> [Assignment] Using the material below, print the line that contains "企業與社區愛心齊聚送暖", the line that contains "元祖學姊冼廸琦「回娘家」送蛋糕 亞恩淚憶 畢業", and every line in between, exactly and nothing else.
━━━ Data shown ━━━
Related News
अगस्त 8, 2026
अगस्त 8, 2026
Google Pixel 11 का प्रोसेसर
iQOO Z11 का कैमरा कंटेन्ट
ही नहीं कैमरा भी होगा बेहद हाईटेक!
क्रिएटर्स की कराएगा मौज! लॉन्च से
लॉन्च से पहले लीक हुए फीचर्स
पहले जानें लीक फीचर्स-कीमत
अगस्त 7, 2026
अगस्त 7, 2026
━━━
━━━ Data shown ━━━
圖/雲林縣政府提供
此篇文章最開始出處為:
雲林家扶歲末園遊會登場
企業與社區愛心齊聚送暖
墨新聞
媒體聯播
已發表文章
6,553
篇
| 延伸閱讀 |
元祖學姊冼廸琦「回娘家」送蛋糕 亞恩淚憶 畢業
━━━
> [Response for this exercise]
企業與社區愛心齊聚送暖
墨新聞
媒體聯播
已發表文章
6,553
篇
| 延伸閱讀 |
元祖學姊冼廸琦「回娘家」送蛋糕 亞恩淚憶 畢業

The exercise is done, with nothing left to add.